Im Jahr 2000 konnte der Künstler sein Yellow Blaze Tattoo Studio eröffnen, 2001 war er bereits auf vielen Tattoo Conventions in aller Welt vertreten. Zwei Jahre später gründete er eine eigene Firma. Shige wurde 2008 die Ehre zuteil, im Asian Art Museum in San Francisco einen Vortrag über seine Technik und seine Designs zu halten und seine Tätowierkunst zu demonstrieren. 2009 erschien sein Art Book „Shige“ beim amerikanischen Verlag State of Grace Inc. In den Jahren 2010 und 2011 konnte der Künstler endlich aus in Japan an größeren Ausstellungen in renommierten Gallerien teilnehmen: 2010 zeigten 12 tätowierte Personen in der Aoyama Spital in Tokyo Shiges Künste, 2011 konnte Shige ein Gemälde in der Vanilla Gallery in Tokyo ausstellen. Seit 2014 ist Shige mit seinem Studio in verschiedenen Tattoo Magazinen weltweit präsentiert worden, er nimmt alljährlich an den verschiedensten Messen und Conventions teil (2016 beispielsweise in Hong Kong, Peking, London, Shanghai und San Francisco). Sein Studio engagiert sich außerdem sehr stark in der Hilfe für Erdbebenopfer: Sowohl 2011 nach der dreifachen Katastrophe in Japans Nordwesten als auch 2015 nach dem schweren Beben in Nepal und 2016 nach den zahlreichen Beben in Kumamoto spendete das Studio und rief zu finanziellen Hilfen auf.

Viele Tätowierungen dieses Künstlers sind im traditionellen japanischen Stil wie ein Anzug auf den ganzen Körper geschneidert. Hier winden sich farbenfrohe Drachen um die Gliedmaßen, Gottheiten und Dämonen treiben ihr Unwesen, Schutzsymbole aus dem religiösen Bereich erscheinen in Wolkenformationen, Flammen und Rauch. Daneben finden sich auch immer wieder kraftvolle Motive in monochrom schwarzer Technik, die in der sehr farbenfrohen Tätowierkunst Japans auffallen.
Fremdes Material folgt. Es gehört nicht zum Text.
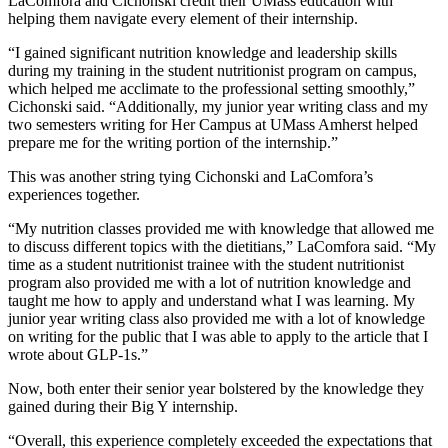
LaComfora and Cichonski credit their UMass education with
helping them navigate every element of their internship.
“I gained significant nutrition knowledge and leadership skills
during my training in the student nutritionist program on campus,
which helped me acclimate to the professional setting smoothly,”
Cichonski said. “Additionally, my junior year writing class and my
two semesters writing for Her Campus at UMass Amherst helped
prepare me for the writing portion of the internship.”
This was another string tying Cichonski and LaComfora’s
experiences together.
“My nutrition classes provided me with knowledge that allowed me
to discuss different topics with the dietitians,” LaComfora said. “My
time as a student nutritionist trainee with the student nutritionist
program also provided me with a lot of nutrition knowledge and
taught me how to apply and understand what I was learning. My
junior year writing class also provided me with a lot of knowledge
on writing for the public that I was able to apply to the article that I
wrote about GLP-1s.”
Now, both enter their senior year bolstered by the knowledge they
gained during their Big Y internship.
“Overall, this experience completely exceeded the expectations that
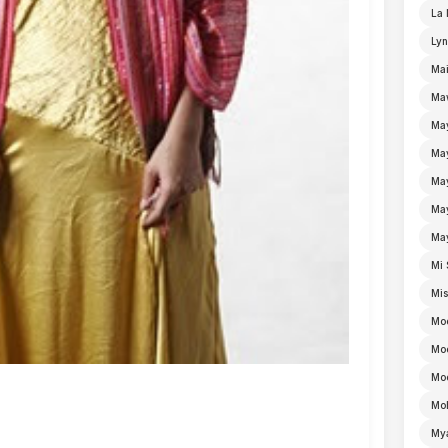
La 
Lyn
Mai
Ma
Ma
Ma
May
Ma
Ma
Mi 
Mi
Mo
Mo
Moe
Mo
My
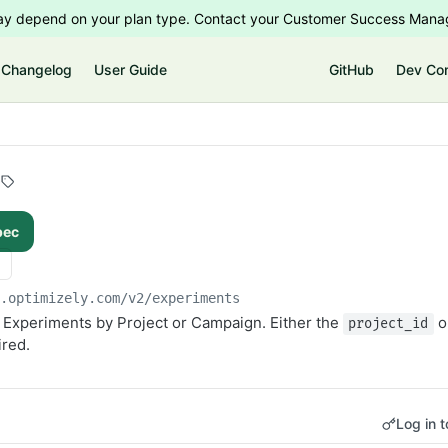
 may depend on your plan type. Contact your Customer Success Manag
Changelog
User Guide
GitHub
Dev Co
pec
i.optimizely.com/v2
/experiments
the Experiments by Project or Campaign. Either the
o
project_id
ired.
Log in t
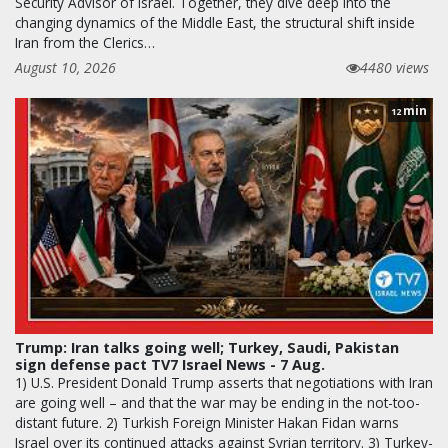
Security Advisor of Israel. Together, they dive deep into the
changing dynamics of the Middle East, the structural shift inside
Iran from the Clerics…
August 10, 2026
4480 views
min
12
Trump: Iran talks going well; Turkey, Saudi, Pakistan
sign defense pact TV7 Israel News - 7 Aug.
1) U.S. President Donald Trump asserts that negotiations with Iran
are going well – and that the war may be ending in the not-too-
distant future. 2) Turkish Foreign Minister Hakan Fidan warns
Israel over its continued attacks against Syrian territory. 3) Turkey-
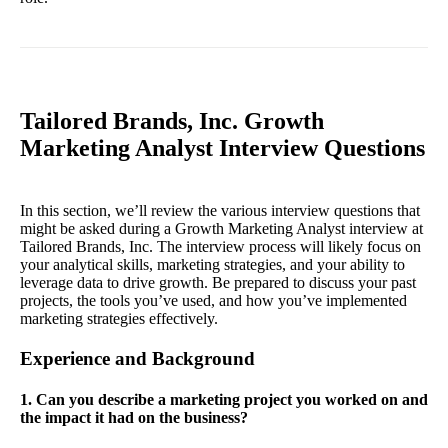
Tailored Brands, Inc. Growth
Marketing Analyst Interview Questions
In this section, we’ll review the various interview questions that
might be asked during a Growth Marketing Analyst interview at
Tailored Brands, Inc. The interview process will likely focus on
your analytical skills, marketing strategies, and your ability to
leverage data to drive growth. Be prepared to discuss your past
projects, the tools you’ve used, and how you’ve implemented
marketing strategies effectively.
Experience and Background
1. Can you describe a marketing project you worked on and
the impact it had on the business?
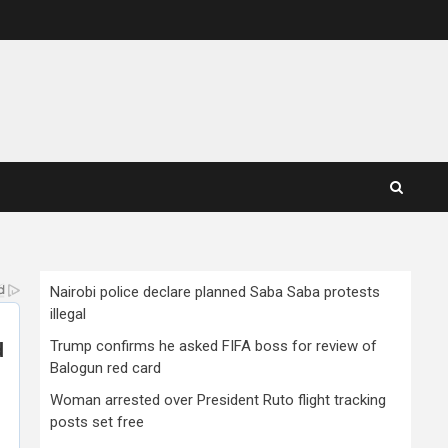
Nairobi police declare planned Saba Saba protests
illegal
Trump confirms he asked FIFA boss for review of
Balogun red card
Woman arrested over President Ruto flight tracking
posts set free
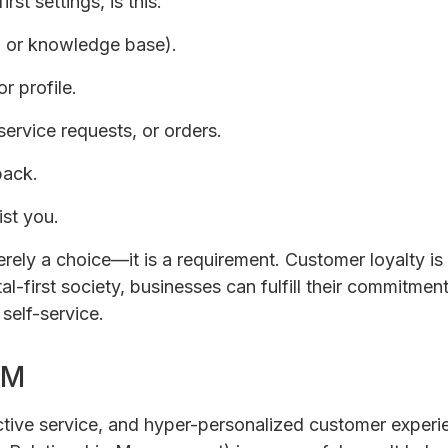
rst settings, is this.
Q or knowledge base).
r profile.
service requests, or orders.
back.
ist you.
ely a choice—it is a requirement. Customer loyalty is
-first society, businesses can fulfill their commitmen
self-service.
RM
tive service, and hyper-personalized customer experie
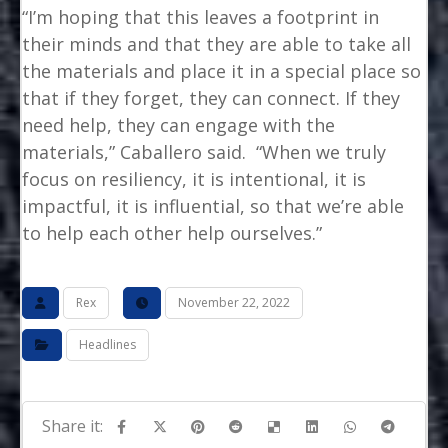
“I’m hoping that this leaves a footprint in
their minds and that they are able to take all
the materials and place it in a special place so
that if they forget, they can connect. If they
need help, they can engage with the
materials,” Caballero said. “When we truly
focus on resiliency, it is intentional, it is
impactful, it is influential, so that we’re able
to help each other help ourselves.”
Rex
November 22, 2022
Headlines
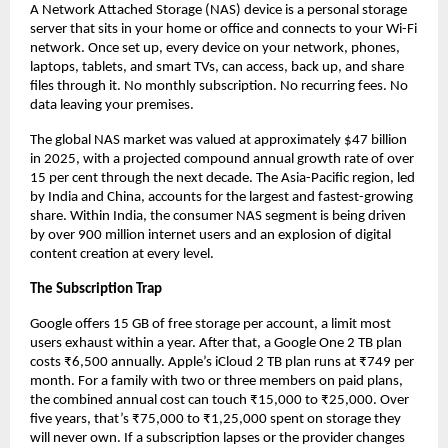
A Network Attached Storage (NAS) device is a personal storage 
server that sits in your home or office and connects to your Wi-Fi 
network. Once set up, every device on your network, phones, 
laptops, tablets, and smart TVs, can access, back up, and share 
files through it. No monthly subscription. No recurring fees. No 
data leaving your premises.
The global NAS market was valued at approximately $47 billion 
in 2025, with a projected compound annual growth rate of over 
15 per cent through the next decade. The Asia-Pacific region, led 
by India and China, accounts for the largest and fastest-growing 
share. Within India, the consumer NAS segment is being driven 
by over 900 million internet users and an explosion of digital 
content creation at every level.
The Subscription Trap
Google offers 15 GB of free storage per account, a limit most 
users exhaust within a year. After that, a Google One 2 TB plan 
costs ₹6,500 annually. Apple’s iCloud 2 TB plan runs at ₹749 per 
month. For a family with two or three members on paid plans, 
the combined annual cost can touch ₹15,000 to ₹25,000. Over 
five years, that’s ₹75,000 to ₹1,25,000 spent on storage they 
will never own. If a subscription lapses or the provider changes 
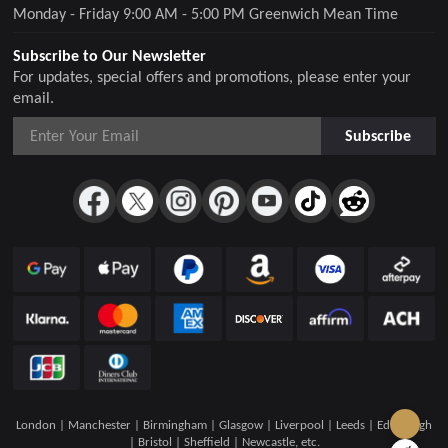
Monday - Friday 9:00 AM - 5:00 PM Greenwich Mean Time
Subscribe to Our Newsletter
For updates, special offers and promotions, please enter your
email.
Subscribe
London | Manchester | Birmingham | Glasgow | Liverpool | Leeds | Edinburgh
| Bristol | Sheffield | Newcastle, etc.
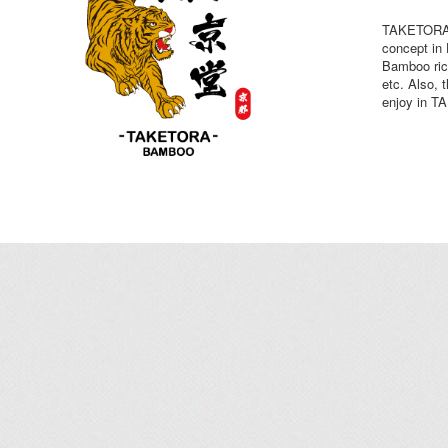
TAKETORA B
concept i
Bamboo ric
etc. Also, 
enjoy in 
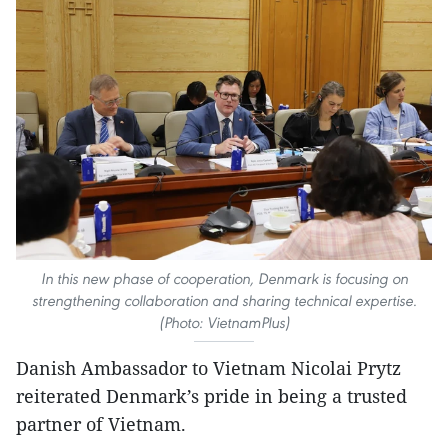
In this new phase of cooperation, Denmark is focusing on
strengthening collaboration and sharing technical expertise.
(Photo: VietnamPlus)
Danish Ambassador to Vietnam Nicolai Prytz
reiterated Denmark’s pride in being a trusted
partner of Vietnam.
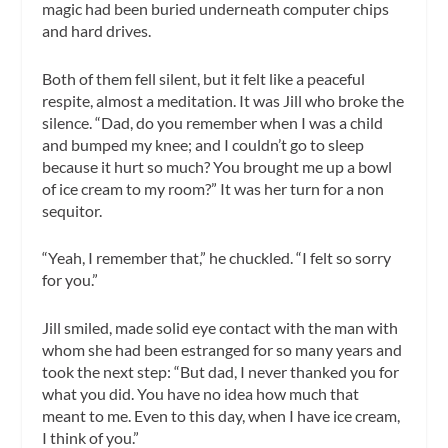
magic had been buried underneath computer chips
and hard drives.
Both of them fell silent, but it felt like a peaceful
respite, almost a meditation. It was Jill who broke the
silence. “Dad, do you remember when I was a child
and bumped my knee; and I couldn’t go to sleep
because it hurt so much? You brought me up a bowl
of ice cream to my room?” It was her turn for a non
sequitor.
“Yeah, I remember that,” he chuckled. “I felt so sorry
for you.”
Jill smiled, made solid eye contact with the man with
whom she had been estranged for so many years and
took the next step: “But dad, I never thanked you for
what you did. You have no idea how much that
meant to me. Even to this day, when I have ice cream,
I think of you.”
Und es fällt auf, wie offen Shige seinen menschlichen Leinwänden gegenüber ist: Frauen und westliche Ausländer werden genauso gerne tätowiert wie japanische Männer. Es gibt keine Berührungsängste. Das Yellow Blaze Tattoo Studio befindet sich im Saza-Building 1-15-6 in Ishikawa-cho in Naka-ku in Yokohama. Einzelne auf Papier oder Stoff festgehaltene Designs von Shige sind allerdings auch im Online-Shop des Studios erhältlich. Und hier zeigt sich, dass Shige die traditionelle Kunst Japans wirklich verstanden hat: Die Papierarbeiten sind erstklassig, wie seine Tätowierungen. Die erstellt er übrigens teilweise in traditioneller Tebori Technik, also von Hand, mit den dicken japanischen Nadeln, die an einem Bambusstab nebeneinander gebunden sind.